10. Si, force est de constater que M. E..., de nationalité française, a reconnu par anticipation l’enfant A... le 25 avril 2023, il ressort toutefois des pièces du dossier, notamment des déclarations de Mme F... du 11 janvier 2024 qu’elle a rencontré M. E... à Paris à la fin du mois d’août 2022, sans donner plus de précisions à ce sujet, qu’elle n’a jamais eu de communauté de vie avec M. E..., que ce dernier ne voit que très rarement l’enfant et n’entretient pas avec elle de véritables liens, qu’ils ne se connaissent que très peu et qu’ils ont entretenu une relation épisodique au début du mois de septembre 2022, correspondant à la période de conception de l’enfant. De même, si Mme F... a pu indiquer l’adresse du domicile de M. E..., elle n’a pas pu décrire son logement car ni elle, ni l’enfant A... n’ont jamais été reçus chez lui. Par ailleurs, deux justificatifs de virements effectués en septembre et novembre 2023 et quelques photos de l’enfant A... avec M. E... sont insuffisants pour caractériser une contribution réelle de M. E... à l’entretien et l’éducation de l’enfant, ou un exercice effectif sur lui d’autorité parentale.
11. Dans ces conditions, le préfet du Finistère qui a justifié de la prise en compte d’un faisceau d’indices suffisant doit être regardé comme établissant qu’il existait un doute suffisant sur la nationalité de l’enfant et refuser la délivrance de la carte nationale d’identité sollicitée en son nom.
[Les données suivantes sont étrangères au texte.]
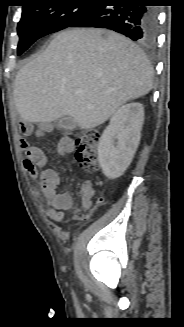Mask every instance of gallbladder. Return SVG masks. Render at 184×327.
I'll use <instances>...</instances> for the list:
<instances>
[{"mask_svg":"<svg viewBox=\"0 0 184 327\" xmlns=\"http://www.w3.org/2000/svg\"><path fill=\"white\" fill-rule=\"evenodd\" d=\"M75 126H76V121L73 117L70 116L63 117L57 122L58 129L71 130L75 128Z\"/></svg>","mask_w":184,"mask_h":327,"instance_id":"obj_1","label":"gallbladder"}]
</instances>
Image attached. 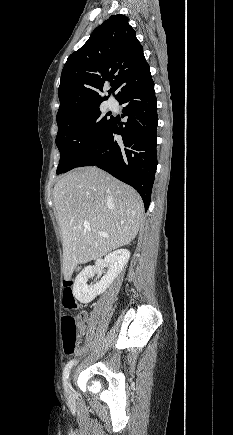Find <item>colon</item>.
Listing matches in <instances>:
<instances>
[{"mask_svg":"<svg viewBox=\"0 0 233 435\" xmlns=\"http://www.w3.org/2000/svg\"><path fill=\"white\" fill-rule=\"evenodd\" d=\"M63 305L67 310H75L79 307L73 293L72 280H68L63 284ZM84 318V314H64L62 316L63 349L66 354H72L75 351L79 320Z\"/></svg>","mask_w":233,"mask_h":435,"instance_id":"5ec220e1","label":"colon"}]
</instances>
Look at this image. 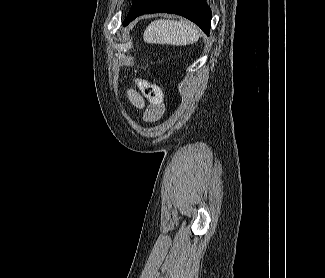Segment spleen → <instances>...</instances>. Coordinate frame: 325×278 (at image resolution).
Returning <instances> with one entry per match:
<instances>
[{
    "mask_svg": "<svg viewBox=\"0 0 325 278\" xmlns=\"http://www.w3.org/2000/svg\"><path fill=\"white\" fill-rule=\"evenodd\" d=\"M143 38L146 43L184 46L196 42L199 33L189 21L159 19L146 28Z\"/></svg>",
    "mask_w": 325,
    "mask_h": 278,
    "instance_id": "1",
    "label": "spleen"
}]
</instances>
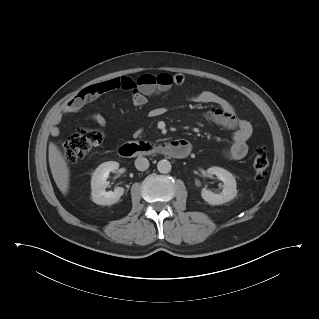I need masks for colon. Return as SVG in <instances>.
<instances>
[{"label":"colon","instance_id":"1","mask_svg":"<svg viewBox=\"0 0 319 319\" xmlns=\"http://www.w3.org/2000/svg\"><path fill=\"white\" fill-rule=\"evenodd\" d=\"M166 74H144L136 80L127 79L120 84L123 90L150 91L155 87L169 83ZM104 133L99 129H79L60 142V148L64 158L74 163L83 159L92 149L99 146L103 141ZM252 166L257 180H262L269 166L268 154L264 149H258L254 153Z\"/></svg>","mask_w":319,"mask_h":319}]
</instances>
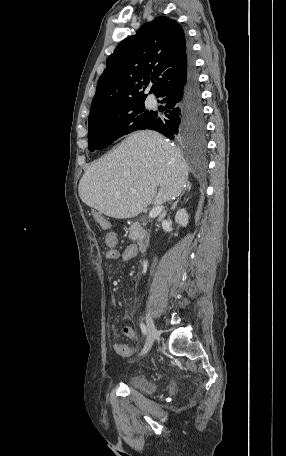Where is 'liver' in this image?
I'll return each instance as SVG.
<instances>
[{"instance_id":"1","label":"liver","mask_w":286,"mask_h":456,"mask_svg":"<svg viewBox=\"0 0 286 456\" xmlns=\"http://www.w3.org/2000/svg\"><path fill=\"white\" fill-rule=\"evenodd\" d=\"M189 168L163 135L138 131L92 163L79 182L81 200L113 218H131L186 187ZM159 191L157 193V187Z\"/></svg>"}]
</instances>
12. Eu égard à ce qui a été dit précédemment et à la circonstance qu’il existe un doute sérieux concernant la nationalité de l’enfant A..., les moyens tirés de la méconnaissance du droit au respect de la vie familiale garanti par les stipulations de l’article 8 de la convention européenne de sauvegarde des droits de l’homme et des libertés fondamentales doivent être écartés.

Sur les conclusions à fin d’injonction :

13. Le présent jugement, qui rejette les conclusions à fin d’annulation présentées par
Mme F..., n’implique aucune mesure d’exécution. Par suite, les conclusions à fin d’injonction de la requête doivent être rejetées.
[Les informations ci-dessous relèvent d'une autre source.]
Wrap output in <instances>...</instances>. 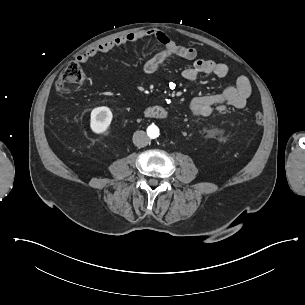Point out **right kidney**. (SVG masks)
Masks as SVG:
<instances>
[{"instance_id":"obj_1","label":"right kidney","mask_w":305,"mask_h":305,"mask_svg":"<svg viewBox=\"0 0 305 305\" xmlns=\"http://www.w3.org/2000/svg\"><path fill=\"white\" fill-rule=\"evenodd\" d=\"M113 118V113L108 107L102 106L94 108L90 114L89 131L92 134L106 132L109 129Z\"/></svg>"}]
</instances>
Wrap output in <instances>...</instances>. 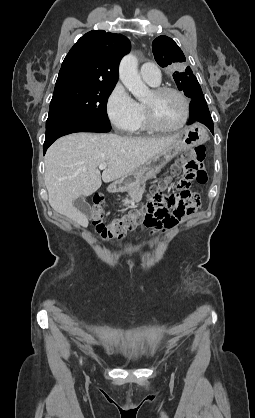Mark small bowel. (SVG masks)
Segmentation results:
<instances>
[{
    "instance_id": "small-bowel-1",
    "label": "small bowel",
    "mask_w": 255,
    "mask_h": 418,
    "mask_svg": "<svg viewBox=\"0 0 255 418\" xmlns=\"http://www.w3.org/2000/svg\"><path fill=\"white\" fill-rule=\"evenodd\" d=\"M177 221L174 220V222L169 226V227H173L174 225H176Z\"/></svg>"
}]
</instances>
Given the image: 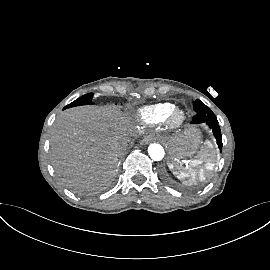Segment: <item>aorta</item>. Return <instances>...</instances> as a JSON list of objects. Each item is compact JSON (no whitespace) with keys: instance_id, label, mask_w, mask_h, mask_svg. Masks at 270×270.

Sur les frais liés au litige :

14. Les dispositions de l’article L. 761-1 du code de justice administrative font obstacle à ce que soit mise à la charge de l’Etat, qui n’est pas dans la présente instance la partie perdante, la somme demandée par Mme F... au titre des frais exposés par lui et non compris dans les dépens.

D E C I D E :

Article 1er : La requête de Mme F... est rejetée.

Article 2 : Le présent jugement sera notifié à Mme B... F... et au ministre de l’intérieur.

Copie en sera adressée au préfet du Finistère.


Délibéré après l’audience du 2 octobre 2025, à laquelle siégeaient :

M. Descombes, président,
M. Le Roux, premier conseiller,
Mme Le Berre, première conseillère.

Rendu public par mise à disposition au greffe le 16 octobre 2025.


Le président-rapporteur,
Signé
G. Descombes
L’assesseur le plus ancien,
Signé
P. Le Roux


Le greffier,


Signé


J-M. Riaud


La République mande et ordonne au ministre de l’intérieur en ce qui le concerne ou à tous commissaires de justice à ce requis en ce qui concerne les voies de droit commun, contre les parties privées, de pourvoir à l’exécution de la présente décision.